The times when kids knew the names of all their fellow children on their block, were seen riding bikes around the neighborhood, and were taking their community by storm are spoken about in hushed, reverent tones. The TV has erased the need to go outside and look for company, it has erased a sense of community between children, and in turn, erased the intangible connection of tiny humans that was present when there was more than one of them in a room. Studies have found that prolonged television viewing is associated with diminished empathy among children.

But aside from the inexplicable shift in childhood experiences, television and children are a lethal combination for kids’ development. It’s not just about the potentially too-early exposure to adult topics or the robbing of time from social activities, or even its link to consumerism. It’s about the negative impact on a child’s brain.

Compelling data indicates that exposing children to screens before they reach 18 months of age has enduring adverse impacts on their language development, reading skills, and short-term memory. Furthermore, it plays a role in sleep disturbances and attention difficulties. All because of what their brain isn’t doing when they’re watching TV. The passive nature of television viewing may limit children’s active engagement with the environment, hindering their opportunities for hands-on learning and exploration. TV enables the creation of a zombie more than that of an actual human being.
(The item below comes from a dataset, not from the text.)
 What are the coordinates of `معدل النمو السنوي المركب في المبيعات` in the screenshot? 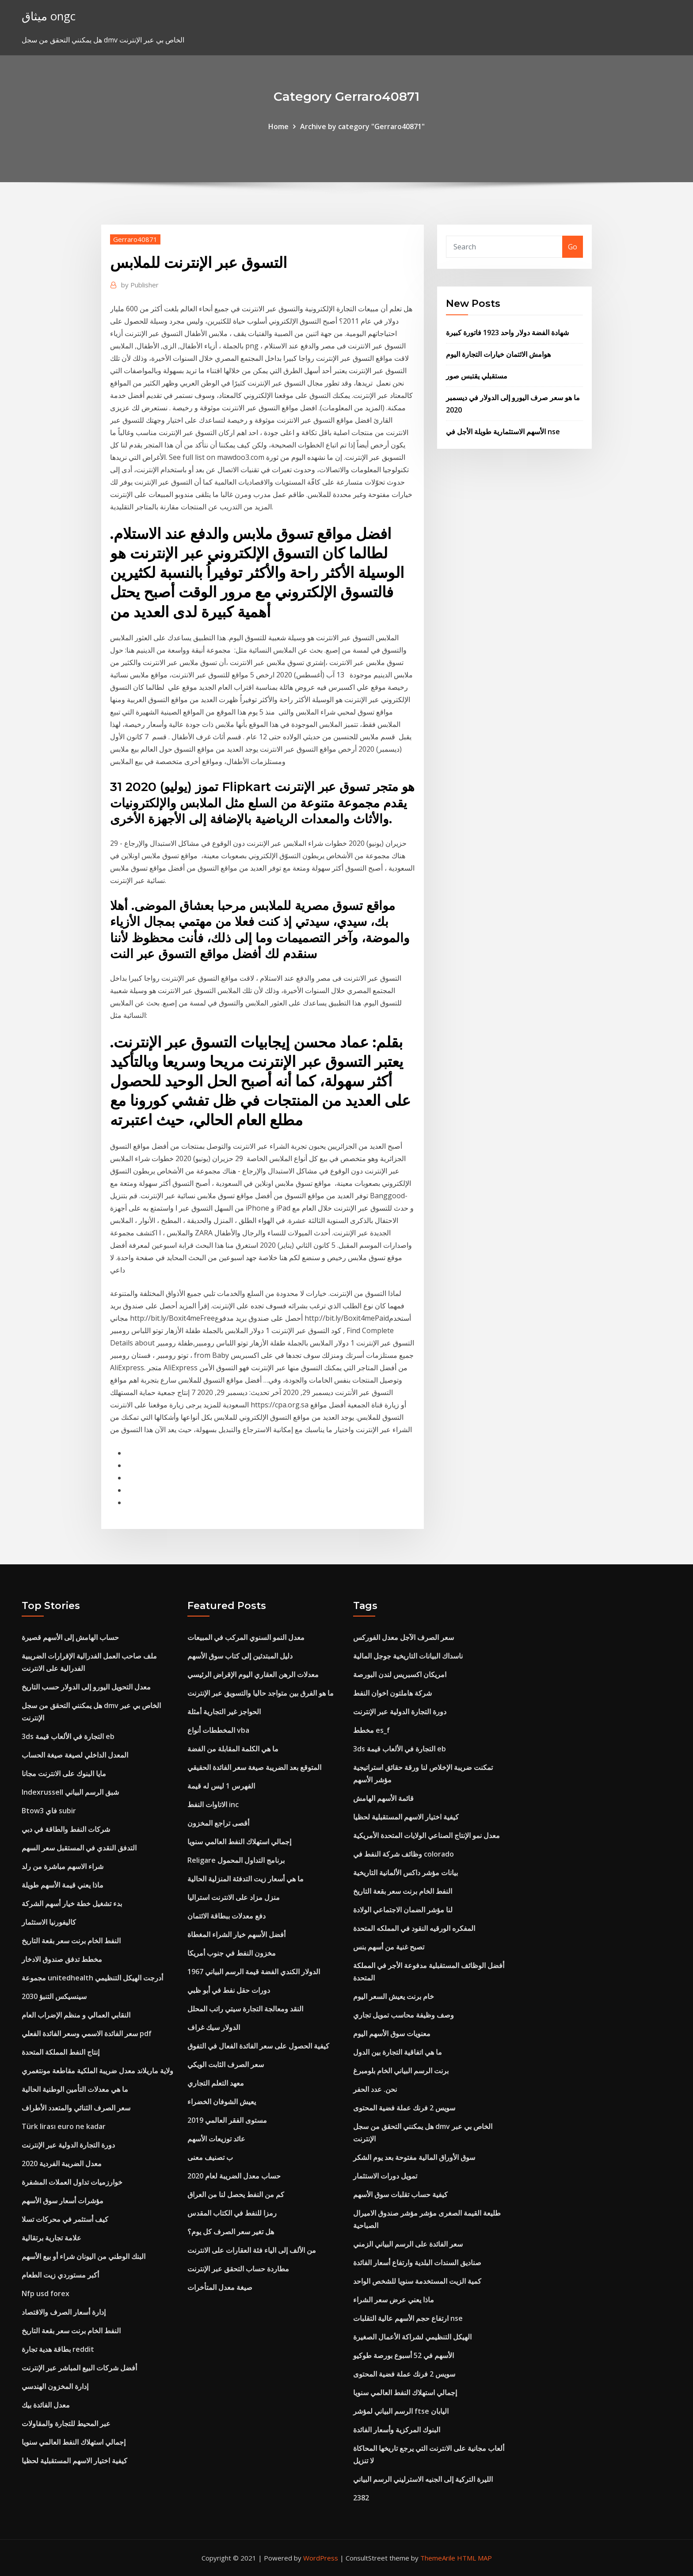 It's located at (246, 1637).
It is said that screen time is not only beginning to affect the quality of parent-child and family interactions but is also causing the development of antisocial tendencies in children.

Physical health isn’t out of the question either. It is said that television viewing during early childhood can establish a pattern that puts heavy viewers at a heightened risk of sedentary behavior and overweight issues.

Limiting screen time is always an option, but once that attachment has already been developed, it will give parents access to what people call the post-screen-time meltdown, especially when it comes to children who don’t yet have the mental ability to practice self-control.

But to those who are reading this a little too late: disregard my choice of words, it is never too late. Time is a social construct. You will just have to deal with the resemblance of an addict going through withdrawal.

Pediatrician David Hill recommends, regardless of content, “cap your child’s electronic entertainment time at 1 hour a day from age 18 months to age five.” Parents can and should monitor their kids’ screen use. After all, we live in a digital age, and complete abstinence from screen time is out of the question.  Not all TV is bad.